0

I'm trying to parse a document using Apache Tika that unfortunately replaces some character sequences - "ti", "fb" for example - with the an unknown Unicode symbol. I don't see a way to manage this using Tika itself, as the replacement character seems to be coming from PDFBox.

I also noticed that the character sequences in question are not part of the GlyphList. Would it be possible to add the sequences and a mapping to the GlyphList to get the expected output? I'm using Tika 1.21 with PDFBox 2.0.15.

Fran
  • 51
  • 5
  • 2
    Those appear to be ligatures – chiliNUT Nov 20 '19 at 20:13
  • 1
    https://stackoverflow.com/questions/22348632/handle-ligatures-in-apache-tika – chiliNUT Nov 20 '19 at 20:14
  • Yes, they do appear to be ligatures or some other diglyphs; however, these particular combinations do not get handled by default. Others, such as "ff", seem to be known to PDFBox. – Fran Nov 20 '19 at 20:18
  • 1
    What happens if you copy paste from Adobe Reader? – Tilman Hausherr Nov 21 '19 at 04:20
  • Using the evince reader, I have the word "interesting" in the .pdf. I can find "interes". It cannot find "interest". – Fran Nov 21 '19 at 16:31
  • Same with Adobe Acrobat. No "t" is found in the string. – Fran Nov 21 '19 at 16:36
  • Then it is your PDF that is to blame: https://pdfbox.apache.org/2.0/faq.html#text-extraction – Tilman Hausherr Nov 22 '19 at 10:23
  • Ok.
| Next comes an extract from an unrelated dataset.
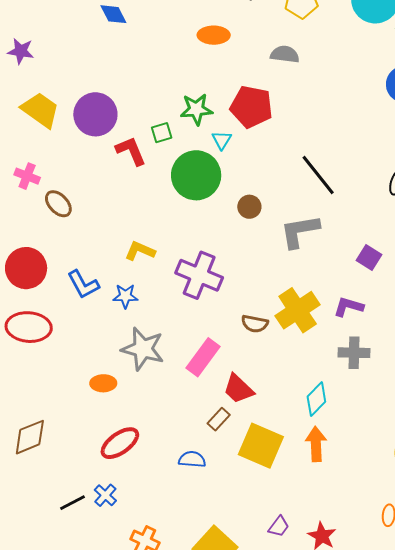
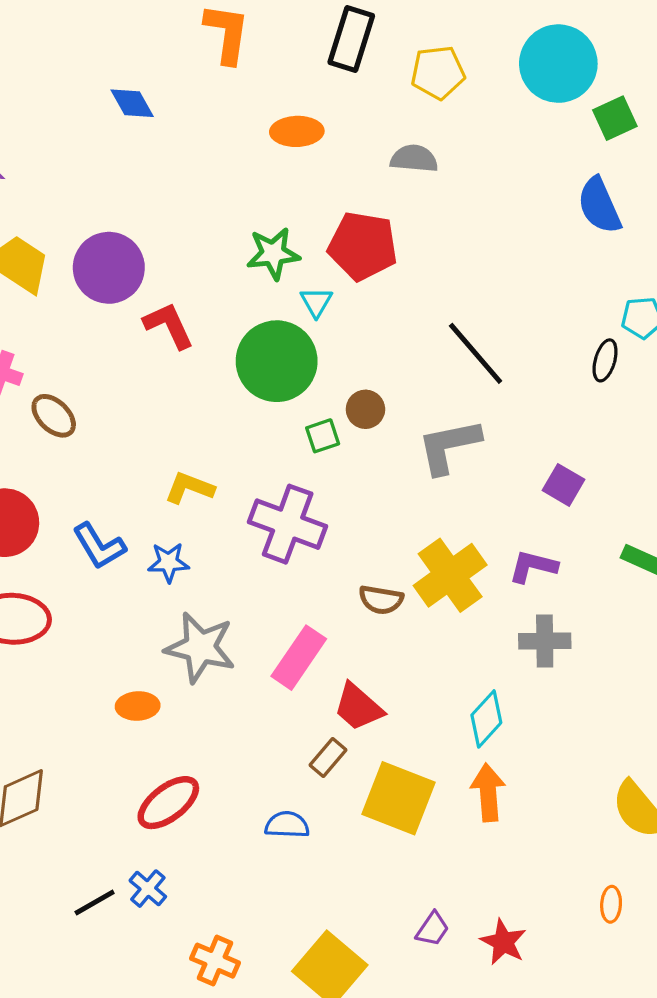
green square: (162, 133) -> (323, 436), moved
So are you confident that there is nothing that can be done to fix or handle the situation by configuring PDFBox or lower-level libraries? – Fran Nov 22 '19 at 16:50
  • Yes. It might be possible to fix that PDF itself. But that would be a lot of work. https://stackoverflow.com/questions/39485920/how-to-add-unicode-in-truetype0font-on-pdfbox-2-0-0/39644941 – Tilman Hausherr Nov 25 '19 at 10:34

0 Answers0